Every line from the one containing "Trading Can Badge" to the end of the records below, written out word for word, is the whole answer.

++++ Input for this task

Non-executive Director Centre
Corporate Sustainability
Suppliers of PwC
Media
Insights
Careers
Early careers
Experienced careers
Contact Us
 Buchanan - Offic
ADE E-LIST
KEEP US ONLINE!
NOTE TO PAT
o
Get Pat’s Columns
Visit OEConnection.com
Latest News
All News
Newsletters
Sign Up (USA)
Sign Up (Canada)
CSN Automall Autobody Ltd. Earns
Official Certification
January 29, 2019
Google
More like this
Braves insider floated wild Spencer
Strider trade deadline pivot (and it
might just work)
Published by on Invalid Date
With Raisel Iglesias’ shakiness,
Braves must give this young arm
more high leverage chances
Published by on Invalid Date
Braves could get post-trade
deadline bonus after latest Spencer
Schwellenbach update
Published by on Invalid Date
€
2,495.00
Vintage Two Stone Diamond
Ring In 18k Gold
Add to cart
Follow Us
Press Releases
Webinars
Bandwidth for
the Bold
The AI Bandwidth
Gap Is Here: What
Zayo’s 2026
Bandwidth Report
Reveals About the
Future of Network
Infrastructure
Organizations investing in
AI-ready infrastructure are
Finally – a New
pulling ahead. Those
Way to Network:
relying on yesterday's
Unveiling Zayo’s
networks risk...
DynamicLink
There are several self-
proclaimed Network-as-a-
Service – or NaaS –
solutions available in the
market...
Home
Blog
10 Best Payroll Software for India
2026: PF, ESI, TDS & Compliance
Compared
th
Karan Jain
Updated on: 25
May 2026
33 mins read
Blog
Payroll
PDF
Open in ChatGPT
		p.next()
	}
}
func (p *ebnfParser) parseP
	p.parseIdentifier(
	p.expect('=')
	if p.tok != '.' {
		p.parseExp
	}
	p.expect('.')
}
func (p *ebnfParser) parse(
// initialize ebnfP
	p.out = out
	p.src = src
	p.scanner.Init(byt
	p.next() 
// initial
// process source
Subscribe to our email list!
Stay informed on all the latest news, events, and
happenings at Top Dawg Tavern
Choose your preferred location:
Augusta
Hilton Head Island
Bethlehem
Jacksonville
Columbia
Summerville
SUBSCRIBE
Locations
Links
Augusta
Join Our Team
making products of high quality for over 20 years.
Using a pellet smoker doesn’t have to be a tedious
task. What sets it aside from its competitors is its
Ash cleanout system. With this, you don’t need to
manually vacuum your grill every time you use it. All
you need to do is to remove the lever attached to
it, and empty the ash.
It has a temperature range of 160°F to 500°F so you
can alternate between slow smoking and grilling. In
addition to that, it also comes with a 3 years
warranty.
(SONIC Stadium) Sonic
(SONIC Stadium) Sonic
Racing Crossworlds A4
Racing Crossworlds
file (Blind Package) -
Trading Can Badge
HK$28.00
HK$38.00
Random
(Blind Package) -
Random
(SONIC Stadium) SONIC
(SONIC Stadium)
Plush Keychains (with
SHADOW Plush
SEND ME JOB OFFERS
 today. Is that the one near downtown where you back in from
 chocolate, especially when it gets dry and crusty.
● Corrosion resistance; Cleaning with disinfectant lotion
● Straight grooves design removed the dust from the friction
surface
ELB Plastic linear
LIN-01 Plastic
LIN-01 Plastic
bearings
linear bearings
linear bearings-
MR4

++++++++

■ Output below ■
Trading Can Badge
HK$28.00
HK$38.00
Random
(Blind Package) -
Random
(SONIC Stadium) SONIC
(SONIC Stadium)
Plush Keychains (with
SHADOW Plush
SEND ME JOB OFFERS
 today. Is that the one near downtown where you back in from
 chocolate, especially when it gets dry and crusty.
● Corrosion resistance; Cleaning with disinfectant lotion
● Straight grooves design removed the dust from the friction
surface
ELB Plastic linear
LIN-01 Plastic
LIN-01 Plastic
bearings
linear bearings
linear bearings-
MR4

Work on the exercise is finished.